At mile 24 I should have just gone to straight walking. The pain in my foot was now shooting up my back and into my head. That seemed to be a sign. Well, there were many signs. This one was getting just a bit more obvious. I actually remember myself saying:
Just keep running. You don’t really have to walk tomorrow.
That would be the moment I knew I loved doing these things. It hurt like hell, and that just made it a better experience.
This course doesn’t make the last mile very easy. In fact, they toss a large quarter mile uphill into it. Whatever. Who cares after 4 hours of doing this stuff. Power up this hill because it’s a rolling downhill into the finish. In fact, the race course is doing me a favor with the uphill so I can finish on the down. Oh the justification we create on the fly.
Rounding the corner and seeing the finish line took away any pain I was feeling. About a hundred feet from the finish line was the announcer yelling into a microphone. She saw my shirt and yelled out “alright American Cancer Society and Team Determination!!!”. I hadn’t seen her until that moment and she had a hand up in my face for a high-five. I might have managed a smile and crossed the finish line.
After receiving my medal I considered going to the medical tent to grab a bag of ice for my foot. Nah. That can wait to later.
Enjoyed an Evol burrito (you must go buy those now!) and some water. I did a little stretching, which made things start to hurt, and grabbed a couple bags of cheese fries things. I left the finish area and headed for beer. My ID was in my camelback which would mean taking it off to retrive it. That’s when I noticed I was a bit stiff and sore. I plopped down in front of the beer garden entrance and removed my bag to get the ID. After what seemed like 20 minutes, I was ready to enter. Getting the beer was fast and I sat down to enjoy a live band.

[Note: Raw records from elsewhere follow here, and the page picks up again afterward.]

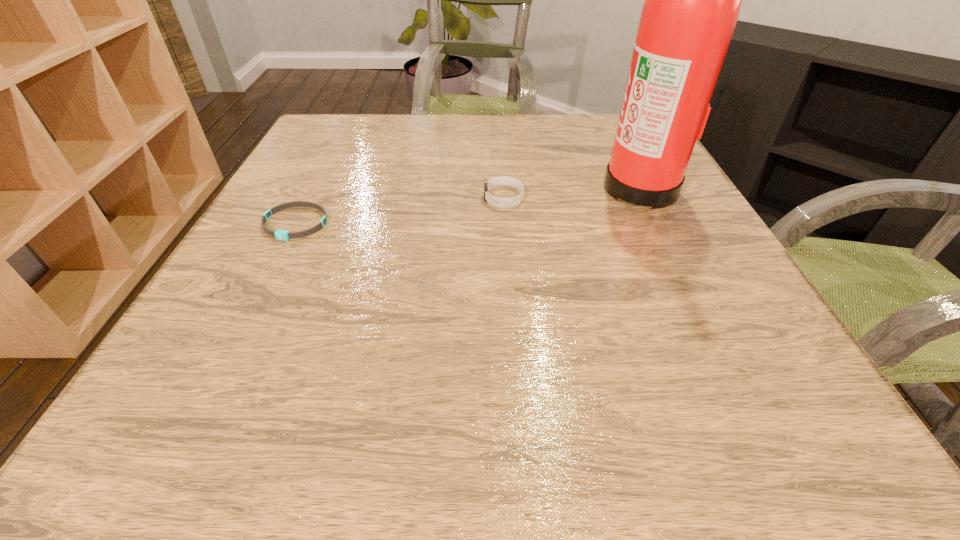 Locate an element on the screen. The image size is (960, 540). fire extinguisher is located at coordinates (692, 2).

At what (x,y) coordinates should I click in order to perform the action: click on the rightmost object. Please return your answer as a coordinate pair (x, y). Image resolution: width=960 pixels, height=540 pixels. Looking at the image, I should click on (692, 2).

Locate an element on the screen. Image resolution: width=960 pixels, height=540 pixels. the second object from right to left is located at coordinates (501, 180).

Where is `the right wristband`? Image resolution: width=960 pixels, height=540 pixels. the right wristband is located at coordinates click(501, 180).

Identify the location of the shortest object. This screenshot has width=960, height=540. (284, 235).

At what (x,y) coordinates should I click in order to perform the action: click on the shorter wristband. Please return your answer as a coordinate pair (x, y). Image resolution: width=960 pixels, height=540 pixels. Looking at the image, I should click on (284, 235).

Find the location of a particular element. vacant space located 0.090m on the label side of the rightmost object is located at coordinates 561,186.

Image resolution: width=960 pixels, height=540 pixels. What are the coordinates of `vacant space located on the label side of the rightmost object` in the screenshot? It's located at (561, 186).

Find the location of a particular element. This screenshot has width=960, height=540. vacant space situated 0.310m on the label side of the rightmost object is located at coordinates (456, 186).

The width and height of the screenshot is (960, 540). Identify the location of vacant area situated 0.210m on the outer surface of the taller wristband. (380, 198). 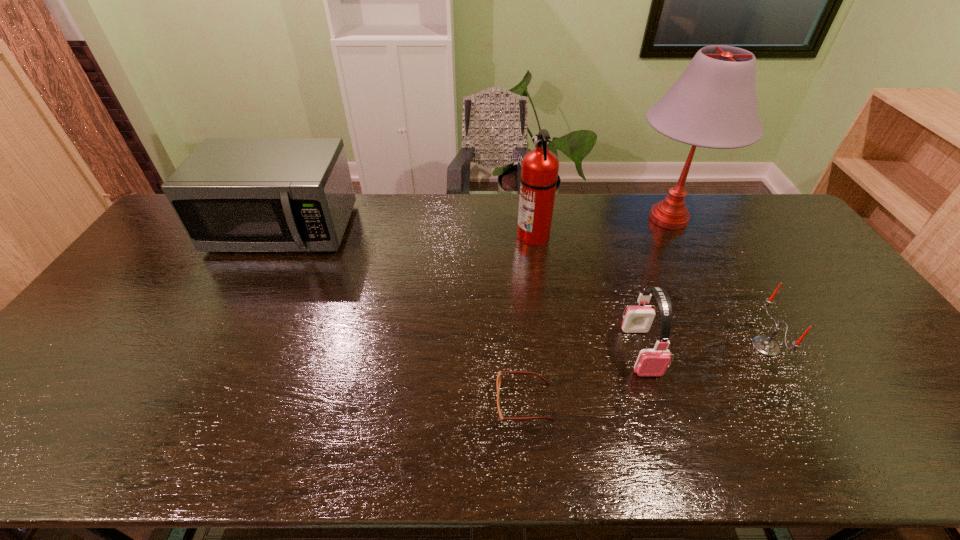 At what (x,y) coordinates should I click in order to perform the action: click on free space located 0.150m on the front-facing side of the spectacles. Please return your answer as a coordinate pair (x, y). Looking at the image, I should click on (433, 402).

Where is `vacant space situated 0.400m on the front-facing side of the spectacles`? vacant space situated 0.400m on the front-facing side of the spectacles is located at coordinates (326, 402).

Locate an element on the screen. The width and height of the screenshot is (960, 540). vacant space located on the front-facing side of the spectacles is located at coordinates (356, 402).

The width and height of the screenshot is (960, 540). What are the coordinates of `table lamp positioned at the far edge` in the screenshot? It's located at (713, 104).

Find the location of a particular element. fire extinguisher present at the far edge is located at coordinates (539, 174).

Identify the location of microwave oven that is at the far edge. Image resolution: width=960 pixels, height=540 pixels. (231, 194).

At what (x,y) coordinates should I click in order to perform the action: click on object that is at the near edge. Please return your answer as a coordinate pair (x, y). The height and width of the screenshot is (540, 960). Looking at the image, I should click on (498, 382).

You are a GUI agent. You are given a task and a screenshot of the screen. Output one action in this format:
    pyautogui.click(x=<x>, y=<y>)
    Task: Click on the free space at the far edge of the desktop
    The image size is (960, 540).
    Given the screenshot: What is the action you would take?
    pyautogui.click(x=697, y=217)

In order to click on vacant space at the near edge of the desktop in this screenshot , I will do `click(243, 447)`.

The height and width of the screenshot is (540, 960). I want to click on free spot at the left edge of the desktop, so click(x=86, y=355). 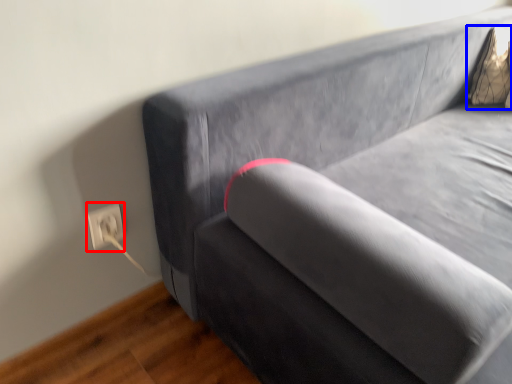 Question: Among these objects, which one is farthest to the camera, electric outlet (highlighted by a red box) or pillow (highlighted by a blue box)?

Choices:
 (A) electric outlet
 (B) pillow

Answer: (B) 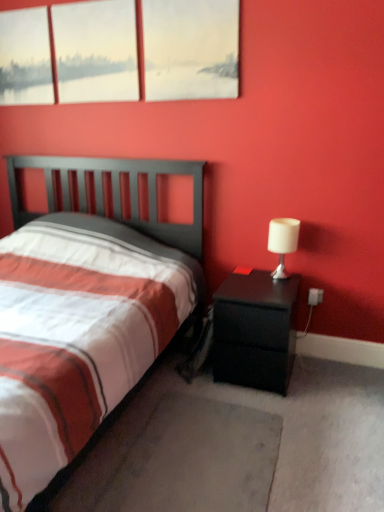 Where is `vacant region under gray carpet at lower center (from a real-world perspective)`? Image resolution: width=384 pixels, height=512 pixels. vacant region under gray carpet at lower center (from a real-world perspective) is located at coordinates (196, 464).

Another marathon finish complete. I finish these with a sense of glad I finished 26.2 miles and wish I could go faster. I’m glad that I finished, but really wished I had the time to put in to go under 4 hours or even qualify for Boston. I know that the ability is there as this time is an hour faster then my first marathon in 2009. The opportunity to improve is always there, it is a matter of having the plan, support, and effort to put into getting there.

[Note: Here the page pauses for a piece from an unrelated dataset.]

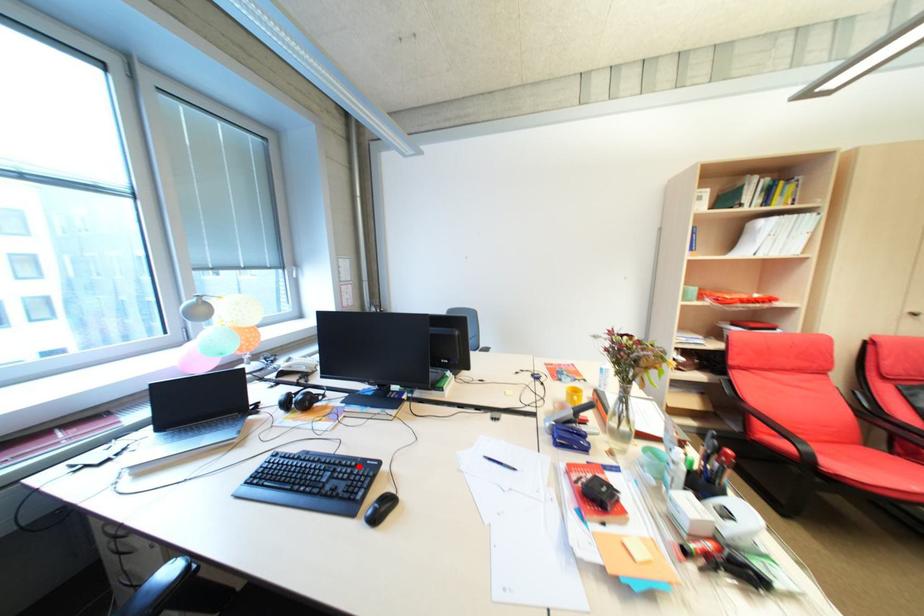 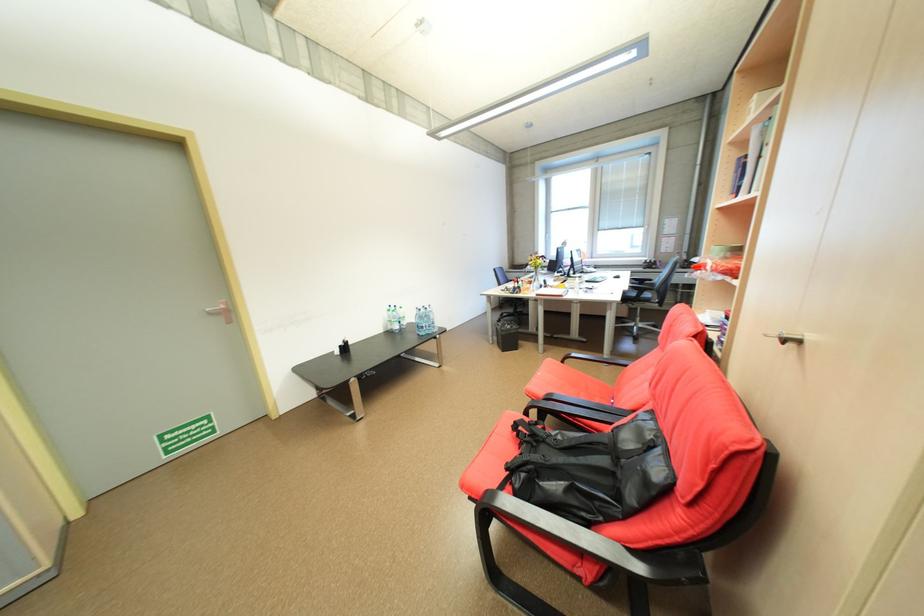 Question: I am providing you with two images of the same scene from different viewpoints. A red point is marked on the first image. At the location where the point appears in image 1, is it still visible in image 2?

Choices:
 (A) Yes
 (B) No

Answer: (B) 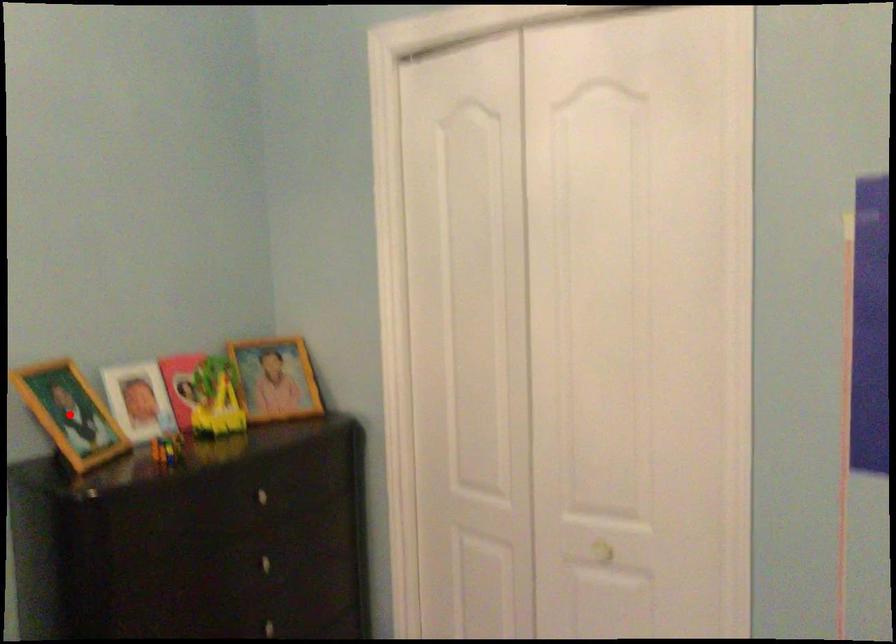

Someone asked me the next day how I was walking around after running a marathon. That never really occurred to me that I wouldn’t be walking around the next day. As long as I was conscious about how my left foot landed, there was very little pain. Some soreness, but nothing that I would let cripple me. After all, I got home from the marathon, took a shower, then walked around the neighborhood with my son for 2 hours as he sold popcorn. Life moves forward with or without you. One can choose just to watch it go by or become part of life.